13 Apple researchers published a research paper outlining how they learned the best practices to build a multimodal large language model that can deliver quality results and perform better than others.
In a research paper, Apple researchers outline their process of finding out what works and what doesn’t when building a multimodal large language model (MLLM). They created a “performant” MLLM dubbed MM1 to further the understanding of the scientific AI community. The paper has many real-world learnings that can help the future development of LLMs. For example, the researchers found that image encoder with image resolution and token have a great impact while vision-language connector design is comparatively negligible in an MLLM.
World’s largest MLLMs include OpenAI’s GPT-4, Anthropic’s Claude 3, and Google’s Gemini Ultra. Those are models backing consumer-facing products. In contrast, the MM1 is more like the result of the research by Apple into what makes a good MLLM, without tying any consumer-facing tools, capabilities, or products to it.
The research paper titled “MM1: Methods, Analysis & Insights from Multimodal LLM Pre-training” is available on the pre-publish site arXiv. This model can interpret images and text as well as do the other tasks we’re accustomed to, such as reasoning.

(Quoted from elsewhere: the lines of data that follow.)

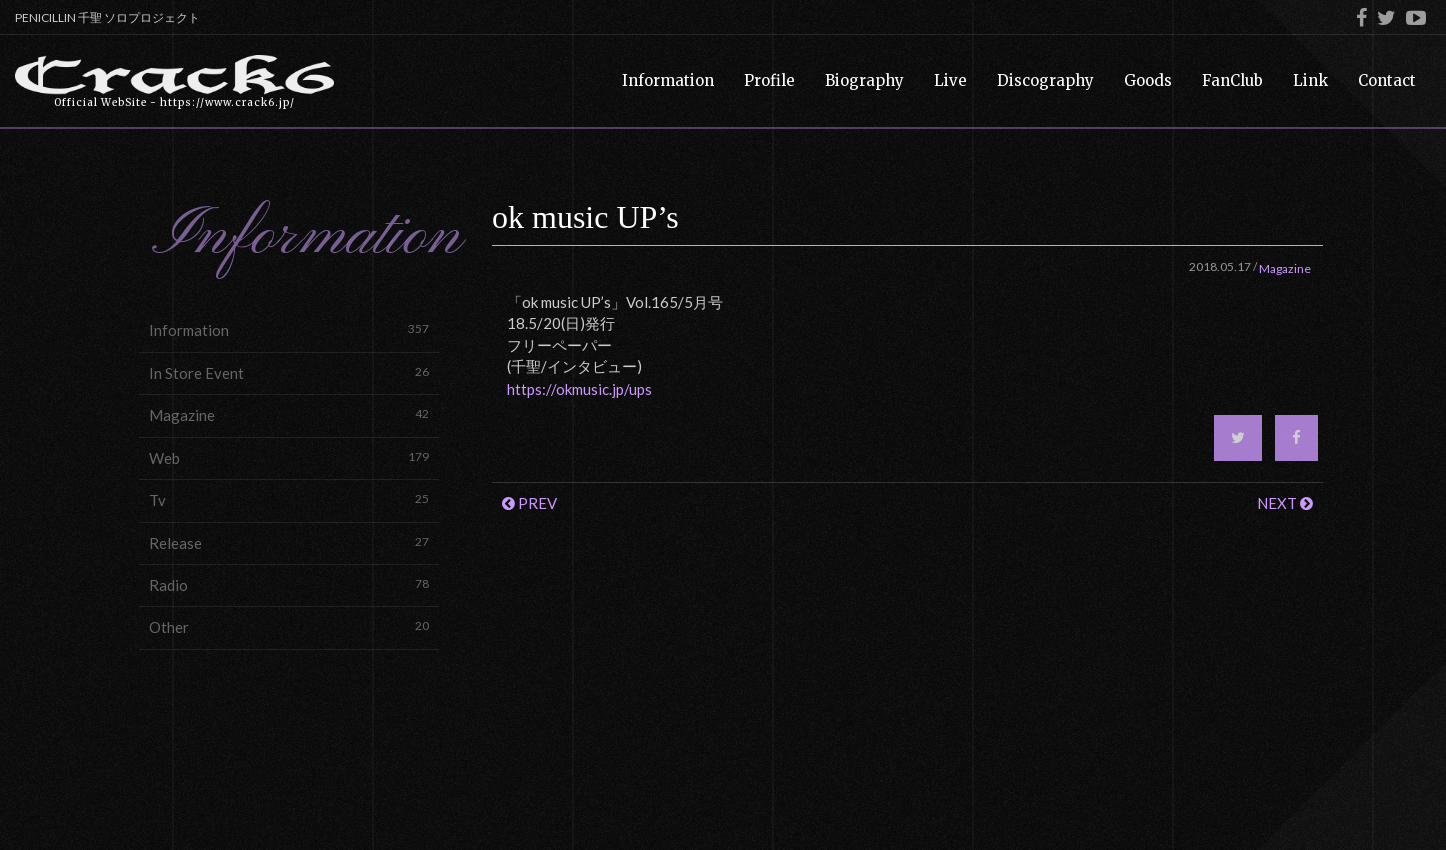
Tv (289, 499)
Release (289, 542)
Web (289, 457)
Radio (289, 584)
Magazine (289, 414)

The research team claims to have made major practical advancements in the discipline of MLLMs. The MM1 is poised to be a family of language models that can go up to 30B parameters. In comparison, Claude 3 Opus is supposed to be trained on 2 trillion parameters, Gemini Ultra on 175B parameters, and GPT-4 about 1.76 trillion parameters. In other words, MM1 is fairly small. But the team is already working on more robust and bigger models. This experiment was just about finding the best approach, in many ways.
In its coverage, Wired’s Will Knight called it a sleeping giant waking up – “the biggest sign yet that Apple is developing generative AI capabilities.” The company has certainly upped its game, releasing several research papers on AI and how to best use it. All of these papers have been freely distributed online, however, for everyone to learn. There’s nothing proprietary right now. Either Apple is working on much more than it’s letting mere mortals on, or it’s still about to dip its toes into consumer AI tech.
Do note that Apple’s machine learning arm isn’t devoid of innovative ideas and breakthroughs. The company might not have released an AI-focused product yet, but it’s certainly at the forefront.